図3aに示されるように、インターセクションのFIB切断が始まる前に、マーカー構造または基準が、断面の方向に対して直角にサンプルの上部に形成される。マーカー構造については、第1の材料20が、集積半導体サンプルの上面55に堆積される。この材料では、平行線21および傾斜線22のようなアライメントマークが、FIB加工によって形成される。
図3bは、先行技術の典型的なアライメント構造の像を示す。ラスタ走査ライン82に沿ったラスタ走査による断面11のスライスおよびイメージングの後、各面像100は、基準またはアライメントマーカーの断面像セグメントも含む。
図3cには、代表的な断面100が示されている。
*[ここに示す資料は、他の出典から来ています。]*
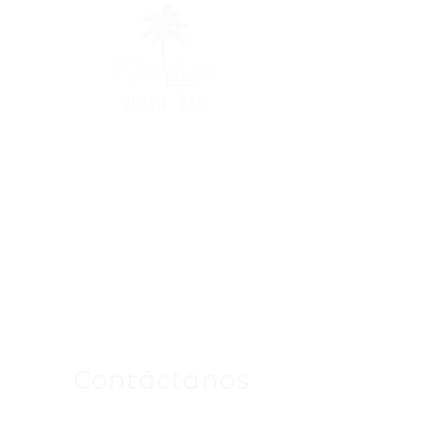
Contáctanos
Para Cualquier Consulta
中央マーカーがその断面像セグメント25によって見え、スライス間でx方向およびy方向の横方向アライメントを行うために使用されるが、y方向のアライメントは、一般にあまり正確でない。2つの外側マーカー22の2つの断面像セグメント27間の距離は、各スライス間の距離dzを計算するために使用される。
【0064】
図4は、集積半導体サンプルのM1層についての再構成により誘起された残留ラインエッジラフネスの結果を示す。
図2におけるように、像は、x-y平面内でそれぞれ取得される一連のN=400個の像スライスまたは断面像から得られるx-zインターセクション像である。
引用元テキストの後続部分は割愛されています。